How Gulf Coast Walmart Stores Ride the Summer Wave

I don’t know about you, but when I take a vacation to the coast, my clock changes to beach time.

I want to be able to relax and take it easy—and part of that means having everything I need, from essentials like beach towels and sunscreen, to fun toys and food for my family.

That’s why Walmart teams in stores across the Gulf Coast work hard throughout the year to ensure that our summertime customers can quickly access the items that help them achieve the vacation experience they’re looking for.

With nearly 60,000 tourists adding to the population of Destin, Florida, every summer, it’s no surprise that people compare the energy of the area’s store to Black Friday. Families and large groups pour in weekly to stock their condos and beach houses, and with so many of the same items in high demand, timing is essential to ensure that the products people want are easily available.

Because we know the summer rush lasts about 10 weeks (and, unlike Black Friday, isn’t over after one day), it’s important that we start preparing for the season early. Even though hometown customers are still relying on their local store for other big seasonal needs like Christmas and Valentine’s Day, the associates begin preparing for beach season right after it ends – in October – so we can be sure that each location is able to supply enough of the right items at the right time.
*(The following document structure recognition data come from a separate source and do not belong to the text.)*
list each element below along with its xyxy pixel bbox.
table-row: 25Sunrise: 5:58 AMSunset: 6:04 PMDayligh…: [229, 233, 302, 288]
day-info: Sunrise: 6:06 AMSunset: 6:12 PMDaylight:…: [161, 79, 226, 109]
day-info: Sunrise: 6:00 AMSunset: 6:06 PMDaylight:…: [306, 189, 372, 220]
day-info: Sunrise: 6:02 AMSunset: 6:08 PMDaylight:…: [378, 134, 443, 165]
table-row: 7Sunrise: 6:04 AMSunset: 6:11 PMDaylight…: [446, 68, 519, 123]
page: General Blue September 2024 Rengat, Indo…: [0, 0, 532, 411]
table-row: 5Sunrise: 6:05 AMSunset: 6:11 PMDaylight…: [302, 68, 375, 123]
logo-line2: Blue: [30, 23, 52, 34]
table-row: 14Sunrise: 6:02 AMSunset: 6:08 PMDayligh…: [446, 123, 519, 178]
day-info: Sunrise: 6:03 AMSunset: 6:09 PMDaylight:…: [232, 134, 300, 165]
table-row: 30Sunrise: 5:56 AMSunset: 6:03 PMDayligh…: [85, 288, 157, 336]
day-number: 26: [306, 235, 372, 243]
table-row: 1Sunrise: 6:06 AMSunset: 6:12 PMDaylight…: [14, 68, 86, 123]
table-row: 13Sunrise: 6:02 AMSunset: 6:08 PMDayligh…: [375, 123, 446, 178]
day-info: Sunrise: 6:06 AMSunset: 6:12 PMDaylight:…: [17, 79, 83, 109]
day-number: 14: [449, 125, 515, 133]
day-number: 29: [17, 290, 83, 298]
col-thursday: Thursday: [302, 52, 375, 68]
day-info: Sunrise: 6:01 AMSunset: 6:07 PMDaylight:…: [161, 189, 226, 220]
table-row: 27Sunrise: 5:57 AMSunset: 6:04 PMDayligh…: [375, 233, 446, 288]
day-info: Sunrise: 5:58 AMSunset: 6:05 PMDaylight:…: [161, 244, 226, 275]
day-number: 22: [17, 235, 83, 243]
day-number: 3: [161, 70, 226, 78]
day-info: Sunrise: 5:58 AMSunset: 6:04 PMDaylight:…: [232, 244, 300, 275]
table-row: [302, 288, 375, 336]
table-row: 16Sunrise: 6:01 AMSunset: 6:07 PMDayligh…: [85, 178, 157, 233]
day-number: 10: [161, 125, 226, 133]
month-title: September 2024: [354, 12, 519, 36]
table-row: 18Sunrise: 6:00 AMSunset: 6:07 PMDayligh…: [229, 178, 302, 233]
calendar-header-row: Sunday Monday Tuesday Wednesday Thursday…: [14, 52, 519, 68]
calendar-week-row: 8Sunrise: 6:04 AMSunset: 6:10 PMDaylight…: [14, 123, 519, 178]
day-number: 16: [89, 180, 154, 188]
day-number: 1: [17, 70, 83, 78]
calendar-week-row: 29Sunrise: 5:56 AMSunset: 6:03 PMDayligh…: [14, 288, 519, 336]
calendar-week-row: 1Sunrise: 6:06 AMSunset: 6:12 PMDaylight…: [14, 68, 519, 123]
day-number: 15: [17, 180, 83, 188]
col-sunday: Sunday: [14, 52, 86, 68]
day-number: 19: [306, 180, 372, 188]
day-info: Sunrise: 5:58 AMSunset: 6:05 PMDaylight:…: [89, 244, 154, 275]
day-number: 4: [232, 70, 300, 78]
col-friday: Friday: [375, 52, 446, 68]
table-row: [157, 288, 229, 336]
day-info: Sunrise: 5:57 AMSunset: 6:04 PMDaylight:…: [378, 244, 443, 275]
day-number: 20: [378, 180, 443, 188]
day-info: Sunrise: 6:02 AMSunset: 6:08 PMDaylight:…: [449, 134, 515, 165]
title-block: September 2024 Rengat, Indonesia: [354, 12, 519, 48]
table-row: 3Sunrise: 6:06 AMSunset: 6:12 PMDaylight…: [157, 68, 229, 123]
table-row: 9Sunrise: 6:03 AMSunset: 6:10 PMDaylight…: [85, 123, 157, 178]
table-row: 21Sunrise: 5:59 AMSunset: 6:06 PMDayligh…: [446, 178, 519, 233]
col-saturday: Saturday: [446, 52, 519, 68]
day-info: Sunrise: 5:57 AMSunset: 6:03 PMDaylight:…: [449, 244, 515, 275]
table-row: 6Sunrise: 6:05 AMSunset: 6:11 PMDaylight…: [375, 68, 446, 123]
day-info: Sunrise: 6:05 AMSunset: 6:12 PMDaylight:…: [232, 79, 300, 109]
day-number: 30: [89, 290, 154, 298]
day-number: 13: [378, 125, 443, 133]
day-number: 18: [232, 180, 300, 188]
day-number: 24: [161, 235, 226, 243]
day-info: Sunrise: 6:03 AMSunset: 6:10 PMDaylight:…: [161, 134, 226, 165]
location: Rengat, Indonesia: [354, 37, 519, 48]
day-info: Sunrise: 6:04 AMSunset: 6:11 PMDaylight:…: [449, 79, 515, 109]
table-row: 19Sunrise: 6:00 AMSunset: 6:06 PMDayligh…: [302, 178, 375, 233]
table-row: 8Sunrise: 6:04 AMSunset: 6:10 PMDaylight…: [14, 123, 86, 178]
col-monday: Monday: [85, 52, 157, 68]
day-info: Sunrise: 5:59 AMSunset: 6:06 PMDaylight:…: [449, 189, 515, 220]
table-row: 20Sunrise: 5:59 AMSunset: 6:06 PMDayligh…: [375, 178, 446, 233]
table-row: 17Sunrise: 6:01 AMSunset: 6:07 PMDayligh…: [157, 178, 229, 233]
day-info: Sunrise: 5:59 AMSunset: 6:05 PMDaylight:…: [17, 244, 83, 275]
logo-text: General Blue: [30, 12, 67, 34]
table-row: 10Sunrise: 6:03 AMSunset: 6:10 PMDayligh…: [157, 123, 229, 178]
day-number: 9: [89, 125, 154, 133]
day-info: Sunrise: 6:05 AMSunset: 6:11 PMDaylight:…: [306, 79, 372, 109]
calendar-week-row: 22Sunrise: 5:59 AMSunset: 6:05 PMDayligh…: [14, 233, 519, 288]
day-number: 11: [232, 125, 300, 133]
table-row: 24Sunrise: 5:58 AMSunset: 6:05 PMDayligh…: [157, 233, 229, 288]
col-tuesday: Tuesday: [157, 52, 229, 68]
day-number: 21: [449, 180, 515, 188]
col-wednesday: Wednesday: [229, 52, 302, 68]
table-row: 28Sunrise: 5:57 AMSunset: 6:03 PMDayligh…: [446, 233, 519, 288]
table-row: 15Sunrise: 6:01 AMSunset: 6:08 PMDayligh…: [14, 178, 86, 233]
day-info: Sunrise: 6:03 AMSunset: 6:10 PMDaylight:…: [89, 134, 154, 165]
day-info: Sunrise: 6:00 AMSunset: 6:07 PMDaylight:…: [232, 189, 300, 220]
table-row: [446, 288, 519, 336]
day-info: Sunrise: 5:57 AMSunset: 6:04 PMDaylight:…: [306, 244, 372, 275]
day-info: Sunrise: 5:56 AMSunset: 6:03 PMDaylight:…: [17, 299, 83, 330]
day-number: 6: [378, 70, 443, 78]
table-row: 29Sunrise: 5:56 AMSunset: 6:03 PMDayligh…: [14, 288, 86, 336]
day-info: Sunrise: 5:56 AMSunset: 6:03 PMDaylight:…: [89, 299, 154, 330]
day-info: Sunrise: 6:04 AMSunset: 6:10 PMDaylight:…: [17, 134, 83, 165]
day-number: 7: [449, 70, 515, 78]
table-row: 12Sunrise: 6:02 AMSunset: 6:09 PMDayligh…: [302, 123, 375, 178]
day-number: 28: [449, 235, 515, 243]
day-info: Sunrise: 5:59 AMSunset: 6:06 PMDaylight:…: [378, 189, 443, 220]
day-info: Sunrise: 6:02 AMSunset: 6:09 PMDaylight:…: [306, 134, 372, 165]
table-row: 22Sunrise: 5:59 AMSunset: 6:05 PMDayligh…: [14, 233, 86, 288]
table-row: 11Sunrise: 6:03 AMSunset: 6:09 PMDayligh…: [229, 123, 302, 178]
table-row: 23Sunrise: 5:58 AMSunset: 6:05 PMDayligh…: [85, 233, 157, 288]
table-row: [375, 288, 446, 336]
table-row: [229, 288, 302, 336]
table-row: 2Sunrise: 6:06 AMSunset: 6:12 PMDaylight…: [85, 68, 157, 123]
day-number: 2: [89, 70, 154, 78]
Something that makes this goal especially challenging is the simple fact that these beach stores can’t just copy the one in the next state over – there is no blueprint, and the needs of our customers are unlike those of other stores across the U.S. We make sure to keep the shelves stocked with the items you’d expect, such as beach toys and boogie boards, but we also need to work closely with our buyers to make sure we’re staying on top of the changing needs of each year’s vacationers.

Some of the most popular items are almost tradition, and we can expect a lot of requests for them every year – like small fishing nets and flashlights that kids use to scavenge for sand crabs at night with their families. However, we’re also constantly looking for popular newer items: Paying attention to trends, we can expect that our customers won’t play music on the beach with portable radios, but will be looking for Bluetooth technology items. Even typical items found in any store can be unexpectedly important to our summer shoppers, with grocery staples like pineapple juice becoming a quickly moving part of our inventory.

All the thought and preparation it takes to make beach season run smoothly wouldn’t be possible without the tremendous amount of teamwork and positivity that comes from the associates who work in our stores. In fact, our Gulf Shores, Alabama, supercenter team won an award for outstanding performance in the region just two years back. When you’re proud to be a team and work together, you’ve got what it takes to meet a crazy challenge like beach season on the Gulf Coast—and to make sure that Sam Walton’s philosophy that the customer is No. 1 is still the foundation of our system.